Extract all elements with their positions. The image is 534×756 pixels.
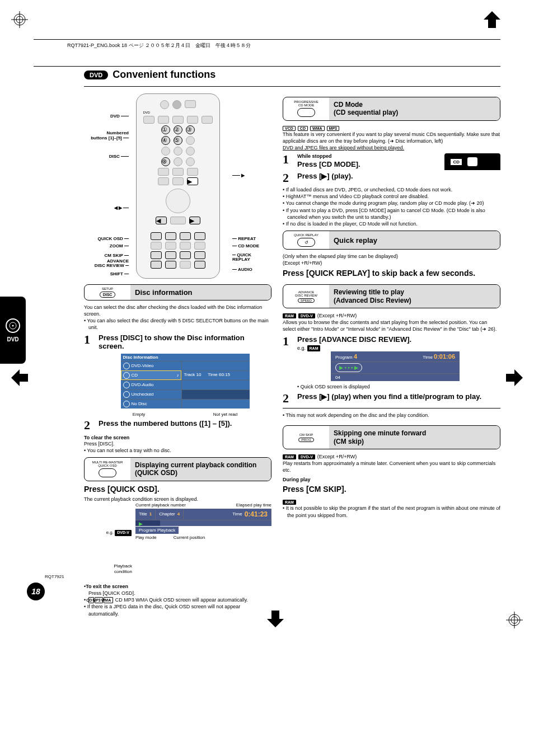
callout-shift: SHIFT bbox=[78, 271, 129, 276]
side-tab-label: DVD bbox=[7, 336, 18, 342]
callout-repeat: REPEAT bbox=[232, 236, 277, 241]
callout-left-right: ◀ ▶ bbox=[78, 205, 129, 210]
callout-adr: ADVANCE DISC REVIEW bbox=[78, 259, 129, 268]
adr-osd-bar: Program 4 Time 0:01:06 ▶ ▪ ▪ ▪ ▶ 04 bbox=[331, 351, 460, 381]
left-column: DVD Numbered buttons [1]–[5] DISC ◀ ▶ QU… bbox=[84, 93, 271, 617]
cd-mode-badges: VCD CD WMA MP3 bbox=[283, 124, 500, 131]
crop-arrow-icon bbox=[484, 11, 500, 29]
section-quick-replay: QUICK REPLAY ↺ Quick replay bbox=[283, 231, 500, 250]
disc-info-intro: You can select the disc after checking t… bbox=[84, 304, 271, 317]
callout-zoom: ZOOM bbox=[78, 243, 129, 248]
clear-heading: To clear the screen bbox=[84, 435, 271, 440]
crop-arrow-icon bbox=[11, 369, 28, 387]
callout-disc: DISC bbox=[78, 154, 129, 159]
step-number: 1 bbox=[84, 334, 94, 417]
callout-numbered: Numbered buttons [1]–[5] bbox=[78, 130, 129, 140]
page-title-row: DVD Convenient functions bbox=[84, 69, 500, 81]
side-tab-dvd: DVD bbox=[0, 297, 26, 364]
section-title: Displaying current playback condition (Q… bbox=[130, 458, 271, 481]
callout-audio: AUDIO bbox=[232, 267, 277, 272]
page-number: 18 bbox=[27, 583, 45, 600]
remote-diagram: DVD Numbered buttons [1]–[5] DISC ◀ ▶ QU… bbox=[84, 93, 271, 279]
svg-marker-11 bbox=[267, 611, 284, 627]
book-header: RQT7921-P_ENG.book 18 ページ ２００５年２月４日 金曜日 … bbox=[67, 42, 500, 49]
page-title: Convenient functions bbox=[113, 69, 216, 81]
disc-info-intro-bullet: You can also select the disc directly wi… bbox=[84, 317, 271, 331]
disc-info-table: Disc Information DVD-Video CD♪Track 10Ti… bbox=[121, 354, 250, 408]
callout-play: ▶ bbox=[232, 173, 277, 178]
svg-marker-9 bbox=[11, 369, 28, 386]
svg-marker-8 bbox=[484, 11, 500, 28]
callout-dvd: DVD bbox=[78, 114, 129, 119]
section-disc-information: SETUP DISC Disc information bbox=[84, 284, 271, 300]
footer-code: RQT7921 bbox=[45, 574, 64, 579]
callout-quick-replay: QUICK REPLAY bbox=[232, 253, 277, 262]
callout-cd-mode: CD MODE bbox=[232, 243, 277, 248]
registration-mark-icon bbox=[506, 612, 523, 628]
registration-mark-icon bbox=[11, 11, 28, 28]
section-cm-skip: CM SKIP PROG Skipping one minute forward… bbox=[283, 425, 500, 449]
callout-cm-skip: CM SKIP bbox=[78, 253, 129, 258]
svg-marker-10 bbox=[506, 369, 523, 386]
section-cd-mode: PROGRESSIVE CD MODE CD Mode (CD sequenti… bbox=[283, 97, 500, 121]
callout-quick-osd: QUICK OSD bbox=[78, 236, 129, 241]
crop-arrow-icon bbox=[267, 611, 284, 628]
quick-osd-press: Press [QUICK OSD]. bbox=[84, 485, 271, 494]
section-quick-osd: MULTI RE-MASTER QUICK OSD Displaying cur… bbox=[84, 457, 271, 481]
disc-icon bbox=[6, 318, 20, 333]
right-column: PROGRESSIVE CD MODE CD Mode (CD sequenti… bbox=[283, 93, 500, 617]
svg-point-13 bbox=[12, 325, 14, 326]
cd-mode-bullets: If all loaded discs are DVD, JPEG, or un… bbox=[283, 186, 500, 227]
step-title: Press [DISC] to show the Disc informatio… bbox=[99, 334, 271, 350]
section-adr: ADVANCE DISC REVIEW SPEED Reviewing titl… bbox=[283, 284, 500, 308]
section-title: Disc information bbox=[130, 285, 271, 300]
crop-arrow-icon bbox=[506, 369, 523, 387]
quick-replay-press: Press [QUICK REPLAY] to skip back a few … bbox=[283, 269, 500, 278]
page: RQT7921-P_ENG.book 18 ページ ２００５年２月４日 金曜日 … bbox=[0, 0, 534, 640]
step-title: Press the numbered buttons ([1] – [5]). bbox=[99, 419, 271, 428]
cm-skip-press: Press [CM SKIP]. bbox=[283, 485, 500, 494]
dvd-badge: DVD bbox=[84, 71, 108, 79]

☆ ☆ ☆ ☆ ☆

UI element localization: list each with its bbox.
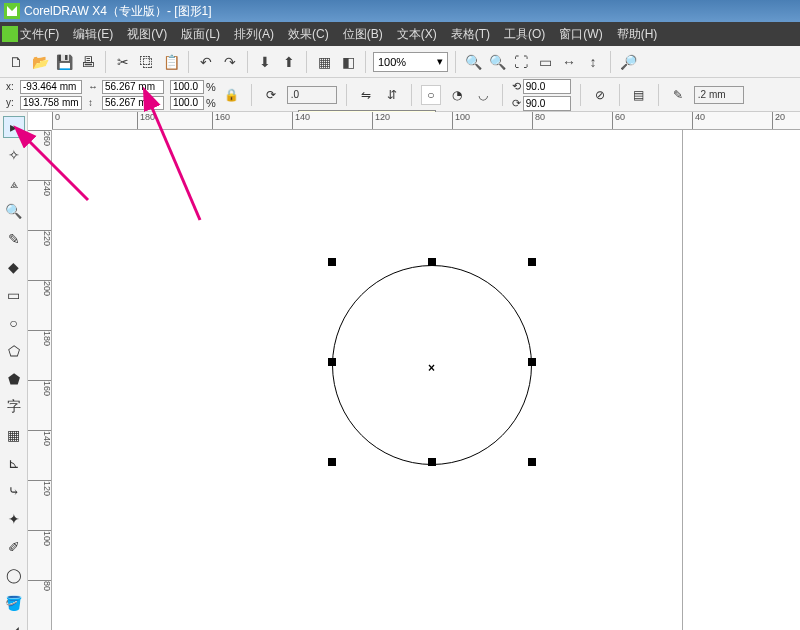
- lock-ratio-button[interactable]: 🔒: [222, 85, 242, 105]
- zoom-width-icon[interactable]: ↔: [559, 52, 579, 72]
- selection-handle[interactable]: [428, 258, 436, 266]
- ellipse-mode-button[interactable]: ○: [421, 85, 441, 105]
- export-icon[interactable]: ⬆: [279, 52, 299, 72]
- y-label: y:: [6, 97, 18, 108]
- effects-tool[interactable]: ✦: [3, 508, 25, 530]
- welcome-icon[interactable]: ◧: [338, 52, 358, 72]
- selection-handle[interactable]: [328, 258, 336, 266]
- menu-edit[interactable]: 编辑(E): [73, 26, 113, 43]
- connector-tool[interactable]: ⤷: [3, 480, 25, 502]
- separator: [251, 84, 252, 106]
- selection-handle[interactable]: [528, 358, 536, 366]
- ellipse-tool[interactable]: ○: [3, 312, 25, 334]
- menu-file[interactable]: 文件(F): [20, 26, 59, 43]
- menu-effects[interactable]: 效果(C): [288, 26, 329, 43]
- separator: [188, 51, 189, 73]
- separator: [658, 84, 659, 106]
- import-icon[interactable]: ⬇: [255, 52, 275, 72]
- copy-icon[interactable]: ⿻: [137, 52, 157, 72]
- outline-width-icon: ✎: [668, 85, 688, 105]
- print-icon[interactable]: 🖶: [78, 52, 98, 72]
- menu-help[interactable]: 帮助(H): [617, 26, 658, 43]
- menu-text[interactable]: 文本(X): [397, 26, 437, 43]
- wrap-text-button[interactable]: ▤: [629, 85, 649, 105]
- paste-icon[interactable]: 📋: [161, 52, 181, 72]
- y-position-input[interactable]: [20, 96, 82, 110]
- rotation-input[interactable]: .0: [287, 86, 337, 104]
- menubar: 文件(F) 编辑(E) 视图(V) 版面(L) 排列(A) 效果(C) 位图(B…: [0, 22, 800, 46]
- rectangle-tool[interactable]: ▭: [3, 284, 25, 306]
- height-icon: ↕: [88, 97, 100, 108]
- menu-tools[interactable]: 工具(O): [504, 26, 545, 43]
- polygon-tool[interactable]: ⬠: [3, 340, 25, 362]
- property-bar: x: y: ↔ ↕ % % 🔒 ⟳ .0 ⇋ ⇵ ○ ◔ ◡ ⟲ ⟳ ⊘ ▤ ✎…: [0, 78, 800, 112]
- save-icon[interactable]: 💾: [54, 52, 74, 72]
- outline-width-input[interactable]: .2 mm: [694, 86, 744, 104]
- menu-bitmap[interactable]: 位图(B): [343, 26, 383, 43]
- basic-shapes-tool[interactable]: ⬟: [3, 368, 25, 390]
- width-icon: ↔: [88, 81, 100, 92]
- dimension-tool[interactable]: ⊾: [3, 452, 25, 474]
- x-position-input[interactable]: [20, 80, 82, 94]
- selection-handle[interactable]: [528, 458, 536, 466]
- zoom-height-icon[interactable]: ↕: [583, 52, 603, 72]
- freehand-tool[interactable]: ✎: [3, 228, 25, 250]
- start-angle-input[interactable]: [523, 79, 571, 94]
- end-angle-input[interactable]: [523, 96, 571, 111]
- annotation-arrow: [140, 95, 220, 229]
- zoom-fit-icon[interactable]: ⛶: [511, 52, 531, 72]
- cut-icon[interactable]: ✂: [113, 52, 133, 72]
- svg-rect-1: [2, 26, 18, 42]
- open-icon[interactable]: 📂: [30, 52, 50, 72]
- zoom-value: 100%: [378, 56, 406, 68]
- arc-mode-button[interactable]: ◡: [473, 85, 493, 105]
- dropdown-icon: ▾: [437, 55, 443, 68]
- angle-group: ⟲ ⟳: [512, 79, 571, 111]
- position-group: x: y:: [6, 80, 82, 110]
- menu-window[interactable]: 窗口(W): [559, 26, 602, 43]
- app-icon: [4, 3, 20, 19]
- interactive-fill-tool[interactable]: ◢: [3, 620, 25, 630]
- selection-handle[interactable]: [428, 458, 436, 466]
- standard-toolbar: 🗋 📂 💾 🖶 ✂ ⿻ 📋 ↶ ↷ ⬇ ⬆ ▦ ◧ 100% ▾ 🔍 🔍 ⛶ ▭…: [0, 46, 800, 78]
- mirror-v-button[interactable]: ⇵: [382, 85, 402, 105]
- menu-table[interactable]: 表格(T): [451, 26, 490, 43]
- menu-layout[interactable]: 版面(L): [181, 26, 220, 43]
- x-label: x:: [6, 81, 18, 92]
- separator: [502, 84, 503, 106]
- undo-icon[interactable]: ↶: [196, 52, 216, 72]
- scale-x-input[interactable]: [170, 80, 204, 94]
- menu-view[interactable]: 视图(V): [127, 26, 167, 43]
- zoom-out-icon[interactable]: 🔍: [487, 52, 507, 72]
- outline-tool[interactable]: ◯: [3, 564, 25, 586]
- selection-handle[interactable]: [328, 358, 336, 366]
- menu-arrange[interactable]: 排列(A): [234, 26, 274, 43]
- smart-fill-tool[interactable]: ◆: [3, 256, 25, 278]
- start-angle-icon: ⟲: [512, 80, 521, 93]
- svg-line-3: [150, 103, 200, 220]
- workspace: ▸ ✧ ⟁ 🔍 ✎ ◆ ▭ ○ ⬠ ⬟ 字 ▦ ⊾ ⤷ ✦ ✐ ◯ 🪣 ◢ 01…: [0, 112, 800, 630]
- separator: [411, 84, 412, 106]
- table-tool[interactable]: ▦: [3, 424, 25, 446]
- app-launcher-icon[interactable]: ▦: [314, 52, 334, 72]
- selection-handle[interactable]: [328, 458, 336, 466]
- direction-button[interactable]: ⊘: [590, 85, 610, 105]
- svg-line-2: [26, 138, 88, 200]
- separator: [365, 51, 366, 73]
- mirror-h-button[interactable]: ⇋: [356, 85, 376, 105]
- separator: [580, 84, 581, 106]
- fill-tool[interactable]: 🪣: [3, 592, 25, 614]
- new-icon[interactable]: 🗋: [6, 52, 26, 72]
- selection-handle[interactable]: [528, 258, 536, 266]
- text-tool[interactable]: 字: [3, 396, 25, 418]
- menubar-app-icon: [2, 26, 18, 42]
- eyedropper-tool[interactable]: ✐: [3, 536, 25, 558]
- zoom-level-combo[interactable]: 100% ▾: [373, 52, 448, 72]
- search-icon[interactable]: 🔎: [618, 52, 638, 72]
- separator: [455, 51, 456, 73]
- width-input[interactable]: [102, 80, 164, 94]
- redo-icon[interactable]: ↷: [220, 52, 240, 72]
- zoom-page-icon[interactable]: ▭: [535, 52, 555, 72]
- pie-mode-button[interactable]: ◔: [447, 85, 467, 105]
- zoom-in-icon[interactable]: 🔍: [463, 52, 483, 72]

☆ ☆ ☆ ☆ ☆

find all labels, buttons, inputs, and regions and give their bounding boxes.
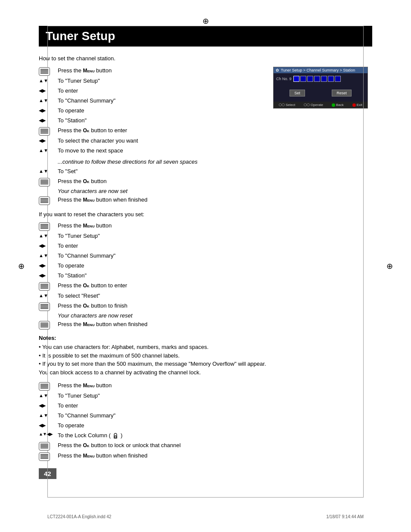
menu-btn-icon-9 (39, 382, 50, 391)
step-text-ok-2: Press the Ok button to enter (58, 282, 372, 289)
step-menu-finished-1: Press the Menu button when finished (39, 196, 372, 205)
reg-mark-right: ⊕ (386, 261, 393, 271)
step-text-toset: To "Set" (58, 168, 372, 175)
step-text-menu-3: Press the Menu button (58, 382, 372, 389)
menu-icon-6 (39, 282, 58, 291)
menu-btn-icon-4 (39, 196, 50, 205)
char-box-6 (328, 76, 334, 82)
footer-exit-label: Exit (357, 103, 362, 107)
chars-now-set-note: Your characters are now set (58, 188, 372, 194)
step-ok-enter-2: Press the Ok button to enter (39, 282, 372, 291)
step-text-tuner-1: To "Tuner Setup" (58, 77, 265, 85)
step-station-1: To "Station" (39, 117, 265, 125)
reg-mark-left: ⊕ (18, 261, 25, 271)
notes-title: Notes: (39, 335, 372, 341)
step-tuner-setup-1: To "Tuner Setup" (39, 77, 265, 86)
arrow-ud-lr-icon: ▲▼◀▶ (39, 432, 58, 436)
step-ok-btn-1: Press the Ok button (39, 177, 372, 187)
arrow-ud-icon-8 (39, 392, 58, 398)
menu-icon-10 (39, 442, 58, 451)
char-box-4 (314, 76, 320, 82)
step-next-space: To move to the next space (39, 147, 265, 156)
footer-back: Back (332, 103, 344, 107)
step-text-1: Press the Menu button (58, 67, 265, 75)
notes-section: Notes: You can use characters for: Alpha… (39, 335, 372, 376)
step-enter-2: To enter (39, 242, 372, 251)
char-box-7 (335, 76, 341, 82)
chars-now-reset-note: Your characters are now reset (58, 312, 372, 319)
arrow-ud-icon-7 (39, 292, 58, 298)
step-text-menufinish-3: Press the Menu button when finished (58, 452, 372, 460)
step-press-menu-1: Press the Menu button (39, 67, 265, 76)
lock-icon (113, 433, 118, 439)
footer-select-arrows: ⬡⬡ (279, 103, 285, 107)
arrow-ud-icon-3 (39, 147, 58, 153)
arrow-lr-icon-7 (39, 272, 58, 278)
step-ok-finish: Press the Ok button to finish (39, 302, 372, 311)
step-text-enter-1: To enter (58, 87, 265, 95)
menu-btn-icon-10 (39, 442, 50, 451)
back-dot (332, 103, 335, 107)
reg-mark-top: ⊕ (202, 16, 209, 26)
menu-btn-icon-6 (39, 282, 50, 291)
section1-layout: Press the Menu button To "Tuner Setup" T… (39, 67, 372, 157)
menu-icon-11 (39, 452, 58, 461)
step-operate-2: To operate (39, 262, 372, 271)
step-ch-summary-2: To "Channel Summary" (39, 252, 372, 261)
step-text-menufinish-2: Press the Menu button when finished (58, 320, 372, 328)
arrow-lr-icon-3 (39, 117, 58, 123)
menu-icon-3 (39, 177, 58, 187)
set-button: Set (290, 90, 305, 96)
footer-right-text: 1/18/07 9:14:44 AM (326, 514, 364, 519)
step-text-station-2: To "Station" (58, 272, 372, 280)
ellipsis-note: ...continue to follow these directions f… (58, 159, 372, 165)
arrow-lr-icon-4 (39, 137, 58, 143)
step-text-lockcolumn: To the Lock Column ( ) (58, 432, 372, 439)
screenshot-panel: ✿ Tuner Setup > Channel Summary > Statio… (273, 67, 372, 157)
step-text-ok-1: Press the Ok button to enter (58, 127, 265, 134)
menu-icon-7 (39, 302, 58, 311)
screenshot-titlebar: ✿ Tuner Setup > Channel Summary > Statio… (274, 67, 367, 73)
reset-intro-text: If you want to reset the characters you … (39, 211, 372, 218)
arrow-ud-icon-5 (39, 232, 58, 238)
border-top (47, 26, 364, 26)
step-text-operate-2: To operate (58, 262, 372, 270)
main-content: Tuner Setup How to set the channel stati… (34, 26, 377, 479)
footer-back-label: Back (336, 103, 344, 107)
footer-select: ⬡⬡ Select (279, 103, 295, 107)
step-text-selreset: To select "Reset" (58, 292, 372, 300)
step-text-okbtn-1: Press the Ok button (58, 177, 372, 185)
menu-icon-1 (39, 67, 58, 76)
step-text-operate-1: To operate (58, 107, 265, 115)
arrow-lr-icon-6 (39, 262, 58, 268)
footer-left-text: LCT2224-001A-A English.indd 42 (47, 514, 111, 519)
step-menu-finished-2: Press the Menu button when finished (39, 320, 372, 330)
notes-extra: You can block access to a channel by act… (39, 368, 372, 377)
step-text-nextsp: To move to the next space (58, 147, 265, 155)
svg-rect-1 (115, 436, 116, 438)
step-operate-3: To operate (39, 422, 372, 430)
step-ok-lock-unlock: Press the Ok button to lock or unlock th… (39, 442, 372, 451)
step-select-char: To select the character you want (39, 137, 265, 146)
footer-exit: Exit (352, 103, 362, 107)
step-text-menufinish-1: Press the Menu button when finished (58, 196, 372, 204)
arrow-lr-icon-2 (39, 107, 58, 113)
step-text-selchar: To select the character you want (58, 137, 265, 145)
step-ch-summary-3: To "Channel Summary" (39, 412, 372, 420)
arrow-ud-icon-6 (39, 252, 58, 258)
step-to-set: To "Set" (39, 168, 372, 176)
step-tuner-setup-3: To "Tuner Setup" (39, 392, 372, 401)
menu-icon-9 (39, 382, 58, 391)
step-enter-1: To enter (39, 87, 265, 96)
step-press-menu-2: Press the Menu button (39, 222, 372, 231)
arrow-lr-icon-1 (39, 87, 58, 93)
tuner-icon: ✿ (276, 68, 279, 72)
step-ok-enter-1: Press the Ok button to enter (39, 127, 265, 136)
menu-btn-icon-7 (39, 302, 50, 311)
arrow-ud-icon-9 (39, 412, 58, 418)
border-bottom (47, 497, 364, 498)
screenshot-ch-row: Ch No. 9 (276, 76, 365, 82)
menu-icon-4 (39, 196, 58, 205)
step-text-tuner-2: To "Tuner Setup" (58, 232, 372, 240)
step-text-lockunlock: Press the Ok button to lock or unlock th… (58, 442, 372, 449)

☆ ☆ ☆ ☆ ☆

All lines of the listing that contain the word "layout" should be copied out.

▸ ANSWER SPACE
- menu-layout[interactable]: 版面(L): [181, 26, 220, 43]
section1-layout: Press the Menu button To "Tuner Setup" T… (39, 67, 372, 157)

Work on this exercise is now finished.